2027 upgrade deadline and commemoration chatter loom amid shifting Indo-Pacific partner diversification dynamics and global multipolar calculations.

[Note: This is the free preview within the dedicated podcast section of the ASEAN Wonk website, with the full version in a post published on February 19, 2026 available to our paying subscribers. This is not meant to serve as new content and is part of our free preview content within the dedicated website podcast section].

INTRODUCTION

ASEAN Wonk: Welcome to the ASEAN Wonk Podcast, where we bring you expert insights and regional perspectives on Southeast Asia and Indo-Pacific geopolitics and geoeconomics. I’m your host Dr. Prashanth Parameswaran. If you haven’t already, do subscribe to the ASEAN Wonk platform at www.aseanwonk.com so you don’t miss our full posts.

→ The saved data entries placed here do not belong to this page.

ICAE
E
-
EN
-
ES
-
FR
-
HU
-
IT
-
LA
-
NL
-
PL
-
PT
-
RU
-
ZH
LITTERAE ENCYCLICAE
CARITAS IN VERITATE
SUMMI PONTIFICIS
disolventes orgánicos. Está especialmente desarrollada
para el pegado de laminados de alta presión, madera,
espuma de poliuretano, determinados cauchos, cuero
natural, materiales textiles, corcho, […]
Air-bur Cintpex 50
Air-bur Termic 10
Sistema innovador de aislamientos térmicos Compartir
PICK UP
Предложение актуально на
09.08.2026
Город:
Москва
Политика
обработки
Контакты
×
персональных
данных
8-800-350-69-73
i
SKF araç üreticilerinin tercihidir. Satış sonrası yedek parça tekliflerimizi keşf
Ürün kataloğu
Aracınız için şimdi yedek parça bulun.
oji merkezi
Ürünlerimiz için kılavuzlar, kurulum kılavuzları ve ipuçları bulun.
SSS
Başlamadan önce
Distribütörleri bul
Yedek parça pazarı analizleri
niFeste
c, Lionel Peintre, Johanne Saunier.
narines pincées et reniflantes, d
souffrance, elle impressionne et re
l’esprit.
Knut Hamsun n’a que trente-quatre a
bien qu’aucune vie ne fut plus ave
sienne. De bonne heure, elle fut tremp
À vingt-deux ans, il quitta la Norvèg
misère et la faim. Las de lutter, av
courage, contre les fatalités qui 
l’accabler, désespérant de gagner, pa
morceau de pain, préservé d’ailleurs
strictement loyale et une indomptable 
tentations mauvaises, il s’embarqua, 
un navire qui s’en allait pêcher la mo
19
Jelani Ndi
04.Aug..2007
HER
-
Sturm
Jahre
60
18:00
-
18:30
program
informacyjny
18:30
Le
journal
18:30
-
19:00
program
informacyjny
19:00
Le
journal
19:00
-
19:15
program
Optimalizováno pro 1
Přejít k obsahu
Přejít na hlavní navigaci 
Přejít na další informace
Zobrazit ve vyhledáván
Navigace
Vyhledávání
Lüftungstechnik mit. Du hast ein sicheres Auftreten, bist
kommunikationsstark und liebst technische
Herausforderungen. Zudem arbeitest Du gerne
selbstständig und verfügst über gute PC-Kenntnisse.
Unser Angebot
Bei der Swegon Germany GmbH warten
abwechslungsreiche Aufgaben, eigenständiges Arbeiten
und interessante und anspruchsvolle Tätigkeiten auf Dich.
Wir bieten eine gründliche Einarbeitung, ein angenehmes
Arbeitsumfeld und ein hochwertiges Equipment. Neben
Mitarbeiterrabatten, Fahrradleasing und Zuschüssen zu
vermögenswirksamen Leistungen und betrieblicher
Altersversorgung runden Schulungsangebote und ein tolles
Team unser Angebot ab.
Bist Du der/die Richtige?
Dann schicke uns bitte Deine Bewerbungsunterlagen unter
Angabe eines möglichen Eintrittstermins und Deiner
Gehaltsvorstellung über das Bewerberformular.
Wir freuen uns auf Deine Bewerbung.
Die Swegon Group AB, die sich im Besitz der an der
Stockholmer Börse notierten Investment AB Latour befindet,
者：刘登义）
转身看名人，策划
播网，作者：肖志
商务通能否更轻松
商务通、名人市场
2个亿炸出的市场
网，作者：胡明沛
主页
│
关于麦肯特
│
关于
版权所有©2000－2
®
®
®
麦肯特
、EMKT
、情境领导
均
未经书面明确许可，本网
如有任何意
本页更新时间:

Our guest today is James Crabtree who has held several prior roles including senior adviser to the British prime minister’s strategy unit and director of the IISS think tank in Singapore where he helped run the Shangri-La Dialogue. He’s currently among other things a distinguished visiting fellow at the European Council on Foreign Relations. We’ll start our conversation talking through some of the dynamics in Europe, Southeast Asia, and the broader geopolitical and geoeconomic canvas. Be sure to stay tuned as we go through a range of other subjects, including the future agenda for Europe-Southeast Asia policy in the coming months, as well as related topics, including emerging areas of geoeconomic cooperation in Indo-Pacific capitals and shifting views on China.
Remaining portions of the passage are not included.